La Chine, leader mondial de la production de véhicules électriques, se trouve à un tournant majeur avec une consolidation du marché qui menace des centaines de petites et moyennes marques. Les guerres de prix, la surcapacité et l’intervention réglementaire récente de Pékin poussent le secteur vers une restructuration profonde.
Stella Li, vice-présidente de BYD, a lancé l’alerte lors du Salon de Munich, soulignant que jusqu’à 100 des 130 marques présentes en Chine pourraient être évincées si la pression sur les remises et les conditions de vente persiste. Cette analyse concorde avec celle des cabinets de conseil qui prévoient la survie d’une vingtaine de grands groupes seulement. La surcapacité des usines chinoises est à l’origine du problème. Cette situation découle en grande partie des politiques chinoises mises en place ces dernières années.
Des pratiques agressives et une capacité excédentaire
La “guerre des prix” a été le déclencheur. Les vendeurs ont massivement recours à des rabais agressifs, à des financements à taux zéro et à d’autres pratiques pour maintenir leurs ventes. Face aux préoccupations croissantes concernant la déflation et ses impacts sur la rentabilité industrielle, Pékin a commencé à limiter ces pratiques. Cela se traduit par une pression accrue sur les fabricants aux structures fragiles.
Outre cette pression, le secteur souffre d’une capacité excédentaire. Les usines produisent bien plus que ce qui est vendu actuellement, entraînant une baisse significative du taux d’utilisation des installations. Selon AlixPartners, seules 15 des 129 marques commercialisant des véhicules électriques seront financièrement saines d’ici 2030, concentrant ainsi une grande partie du marché intérieur.
Consolidation inévitable du marché
Cette situation pousse vers des fusions, des retraits et des disparitions d’acteurs. Si pour des fabricants comme BYD cela peut signifier moins de concurrence directe dans certains segments et une stabilité des prix, la société elle-même n’est pas à l’abri puisque ses résultats trimestriels montrent déjà un certain déclin face aux nouvelles réglementations et à la diminution des incitations.
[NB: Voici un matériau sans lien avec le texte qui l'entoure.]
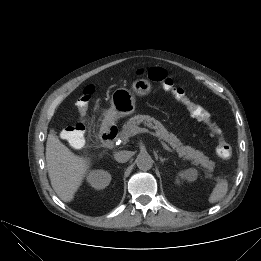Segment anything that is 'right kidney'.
I'll list each match as a JSON object with an SVG mask.
<instances>
[{"instance_id": "ca27d5eb", "label": "right kidney", "mask_w": 261, "mask_h": 261, "mask_svg": "<svg viewBox=\"0 0 261 261\" xmlns=\"http://www.w3.org/2000/svg\"><path fill=\"white\" fill-rule=\"evenodd\" d=\"M88 183L95 189L107 187L111 181V175L104 170H93L87 176Z\"/></svg>"}]
</instances>
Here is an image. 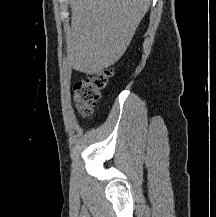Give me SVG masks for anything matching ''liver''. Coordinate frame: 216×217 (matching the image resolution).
Wrapping results in <instances>:
<instances>
[{
    "label": "liver",
    "instance_id": "1",
    "mask_svg": "<svg viewBox=\"0 0 216 217\" xmlns=\"http://www.w3.org/2000/svg\"><path fill=\"white\" fill-rule=\"evenodd\" d=\"M151 0H70L67 56L86 74L108 68L126 51Z\"/></svg>",
    "mask_w": 216,
    "mask_h": 217
}]
</instances>
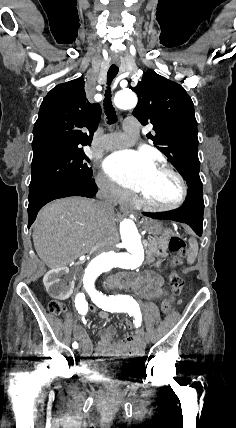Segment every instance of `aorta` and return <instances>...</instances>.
Here are the masks:
<instances>
[{"instance_id": "762f6f07", "label": "aorta", "mask_w": 236, "mask_h": 428, "mask_svg": "<svg viewBox=\"0 0 236 428\" xmlns=\"http://www.w3.org/2000/svg\"><path fill=\"white\" fill-rule=\"evenodd\" d=\"M114 104L119 109L134 108L137 104V96L131 90L119 91L114 97ZM120 235L125 252L106 251L92 259L81 278L84 293L95 291L99 276L112 268L136 269L143 263L145 248L133 220L125 219L120 223Z\"/></svg>"}]
</instances>
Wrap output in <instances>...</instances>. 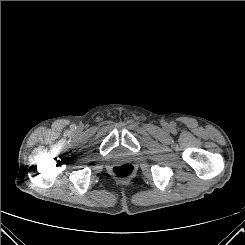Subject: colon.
Wrapping results in <instances>:
<instances>
[{
	"label": "colon",
	"mask_w": 245,
	"mask_h": 245,
	"mask_svg": "<svg viewBox=\"0 0 245 245\" xmlns=\"http://www.w3.org/2000/svg\"><path fill=\"white\" fill-rule=\"evenodd\" d=\"M112 173L116 178L126 180L133 175L134 167L130 163H121L112 168Z\"/></svg>",
	"instance_id": "1"
}]
</instances>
Cette restructuration aura des répercussions au-delà de la Chine. Alors que plusieurs marques chinoises chercheront à se développer sur les marchés étrangers pour compenser leurs pertes internes, elles devront faire face à divers obstacles tels que les barrières tarifaires et techniques ainsi que les coûts de production en Europe ou en Amérique.
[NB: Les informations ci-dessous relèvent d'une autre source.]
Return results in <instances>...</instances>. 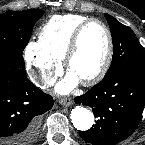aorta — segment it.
Wrapping results in <instances>:
<instances>
[{"label": "aorta", "instance_id": "1", "mask_svg": "<svg viewBox=\"0 0 145 145\" xmlns=\"http://www.w3.org/2000/svg\"><path fill=\"white\" fill-rule=\"evenodd\" d=\"M70 117L73 126L80 131H87L94 124L93 113L82 106H76L72 109Z\"/></svg>", "mask_w": 145, "mask_h": 145}]
</instances>
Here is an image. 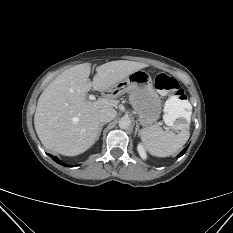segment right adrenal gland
Masks as SVG:
<instances>
[{
    "label": "right adrenal gland",
    "instance_id": "2a0ac1e0",
    "mask_svg": "<svg viewBox=\"0 0 233 233\" xmlns=\"http://www.w3.org/2000/svg\"><path fill=\"white\" fill-rule=\"evenodd\" d=\"M106 123H101L100 124V127H99V132H98V135H97V140L99 139V137H100V134H101V131H102V128H103V126L105 125Z\"/></svg>",
    "mask_w": 233,
    "mask_h": 233
}]
</instances>
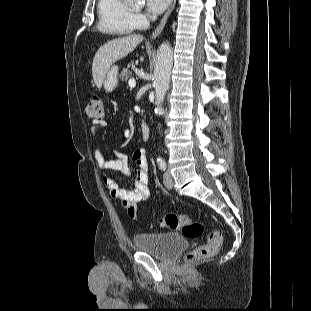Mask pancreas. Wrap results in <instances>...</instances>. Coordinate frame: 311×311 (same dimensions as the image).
Masks as SVG:
<instances>
[{"mask_svg":"<svg viewBox=\"0 0 311 311\" xmlns=\"http://www.w3.org/2000/svg\"><path fill=\"white\" fill-rule=\"evenodd\" d=\"M131 76H132V71L129 69V67L123 68L122 71H121V74L119 75V77L123 81L127 80Z\"/></svg>","mask_w":311,"mask_h":311,"instance_id":"pancreas-1","label":"pancreas"}]
</instances>
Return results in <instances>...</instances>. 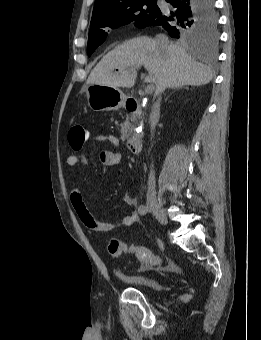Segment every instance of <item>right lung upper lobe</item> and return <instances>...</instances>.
<instances>
[{
    "label": "right lung upper lobe",
    "instance_id": "obj_1",
    "mask_svg": "<svg viewBox=\"0 0 261 340\" xmlns=\"http://www.w3.org/2000/svg\"><path fill=\"white\" fill-rule=\"evenodd\" d=\"M144 0H95L91 21L102 19L118 9Z\"/></svg>",
    "mask_w": 261,
    "mask_h": 340
}]
</instances>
Un ajustement global aux conséquences multiples
La disparition de fournisseurs chinois pourrait également impacter les chaînes d’approvisionnement mondiales, allant des batteries aux composants électroniques. Les analystes soulignent cependant que la consolidation ne sera ni automatique ni uniforme. Les autorités locales pourraient intervenir pour protéger certaines entreprises importantes par souci d’emploi et de développement industriel.
Certaines entreprises pourraient survivre grâce à des fusions, à des concentrations régionales ou en se spécialisant dans des niches spécifiques. L’ajustement anticipé par BYD et les cabinets de conseil transformera le paysage concurrentiel du marché automobile électrique : moins de marques, plus de concentration et une course à l’amélioration de l’efficacité de production ainsi qu’à la consolidation des réseaux internationaux.
L’industrie chinoise du véhicule électrique se dirige donc vers un ajustement nécessaire pour faire face aux défis actuels : remises agressives, surplus de capacité et réformes réglementaires entraînent inévitablement ce mouvement inévitable.